MetaPhOrs is a public repository of phylogeny-based orthologs and paralogs that were computed using phylogenetic trees available in twelve public repositories. Currently, over 6.8 billion of unique homologs are deposited in MetaPhOrs database. These predictions were retrieved from 7 million Maximum Likelihood trees for 2,714 species. For each prediction, MetaPhOrs provides a Consistency Score and Evidence Level describing its goodness, together with number of trees and links to their source databases.
The metaPhOrs consistency-based algorithm is described here:
MetaPhOrs: orthology and paralogy predictions from multiple phylogenetic evidence using a consistency-based confidence score
LP Pryszcz, J Huerta-Cepas, T Gabaldon
Nucleic acids research 39 (5), e32-e32
Duplications and speciations are computed using the species overlap algorithm (Huerta-Cepas et. al. 2017).
The species-overlap algorithm is an alternative approach of inferring evolutionary events from gene phylogenies. The only evolutionary information required by such algorithm is a rooted gene tree. This method requires neither a fully-resolved species phylogeny, nor reconciliation steps. To decide whether a given node represents a speciation or a duplication event, this algorithm employs the level of overlap between species represented under its two descendant nodes. In brief, a species-overlap score (SOS) is calculated for every node as the proportion of shared species between child branches over the total number of organisms under the node. If the SOS is higher than given threshold, the parental node is mapped as duplication, otherwise as speciation event. The best performance of the algorithm has been reported to be associated with the use of a SOS threshold equal to 0.0, so speciation is only assumed if no species overlap is detected between its descendant nodes.This the SOS used in MetaPhOrs.

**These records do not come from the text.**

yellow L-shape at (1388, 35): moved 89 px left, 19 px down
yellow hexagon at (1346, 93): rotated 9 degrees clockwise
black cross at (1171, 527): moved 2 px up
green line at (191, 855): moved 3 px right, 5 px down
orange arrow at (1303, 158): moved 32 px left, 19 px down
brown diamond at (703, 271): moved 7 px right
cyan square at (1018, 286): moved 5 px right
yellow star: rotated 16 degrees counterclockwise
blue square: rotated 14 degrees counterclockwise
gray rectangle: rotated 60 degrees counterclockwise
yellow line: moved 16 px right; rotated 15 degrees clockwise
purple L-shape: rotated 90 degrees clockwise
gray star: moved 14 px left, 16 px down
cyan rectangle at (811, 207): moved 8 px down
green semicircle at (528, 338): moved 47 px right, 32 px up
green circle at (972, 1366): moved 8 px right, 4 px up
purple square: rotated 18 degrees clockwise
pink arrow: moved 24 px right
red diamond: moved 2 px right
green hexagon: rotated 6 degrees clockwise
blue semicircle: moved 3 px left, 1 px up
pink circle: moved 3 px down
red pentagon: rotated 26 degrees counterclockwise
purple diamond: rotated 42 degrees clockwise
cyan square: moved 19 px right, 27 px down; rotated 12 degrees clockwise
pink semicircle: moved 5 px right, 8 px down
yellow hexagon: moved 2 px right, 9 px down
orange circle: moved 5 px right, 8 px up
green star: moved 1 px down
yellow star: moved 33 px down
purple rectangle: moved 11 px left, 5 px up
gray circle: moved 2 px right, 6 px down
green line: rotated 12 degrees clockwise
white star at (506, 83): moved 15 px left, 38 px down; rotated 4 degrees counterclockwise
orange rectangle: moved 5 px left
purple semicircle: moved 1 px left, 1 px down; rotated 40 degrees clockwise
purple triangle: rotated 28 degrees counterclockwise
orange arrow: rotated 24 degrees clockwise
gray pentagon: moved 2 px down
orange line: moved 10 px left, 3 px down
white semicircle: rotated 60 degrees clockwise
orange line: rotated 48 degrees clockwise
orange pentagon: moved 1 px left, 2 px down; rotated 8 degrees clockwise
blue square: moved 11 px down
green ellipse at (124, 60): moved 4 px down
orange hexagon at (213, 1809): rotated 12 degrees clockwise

MetaPhOrs combines information from multiple strains into single meta-proteome for each species. As a result, the phylogenetic signals from multiple strains of one species present in given tree are counted multiple times and number of trees in orthology tables may be slightly larger than number of trees retrieved in tree page.
Orthology/paralogy assignment in MetaPhOrs is based on Consistency Score (CS). Consistency score ranges from 0 to 1. In brief, the closer the value of CS to 1.0, the more confident the prediction.
Consistency score is the ratio of the number of trees confirming given relationship over the total number of trees that were used to infer the relationship between particular protein pair. Orthology Consistency Score (CSo) is calculated for orthology searches, respectively paralogy Consistency Score (CSp) for paralogy queries, as follows:
CSo = To / (To + Tp)
CSp = Tp / (To + Tp)
The recommended CSo threshold for orthology prediction is 0.5. The CS might be altered by the user in order to adjust sensitivity/positivity of each query accordingly. All homology relationships are returned when CS cut-off of 0.0 is applied, while CS cut-off of 1.0 returns only fully consistent predictions.
Evidence level defines the number of independent sources (databases), in which trees confirming each prediction have been found. In general the higher evidence level, the better reliability of the prediction as more sources were used to infer it.
Evidence level may vary from 1 to 12 (as trees were retrieved from 12 databases). The Evidence Level cut-off has to altered with care, as external databases overlap partially, and for some pairs of species there is only one source of data (Evidence Level of 1). It's recommended to start queries with Evidence Level cut-off of 1, and then eventually increase the cut-off.
Note, in the first releases (200909 and 200911), evidence level was counting different phylomes as independent source. From release 201405 on, only different databases are counted.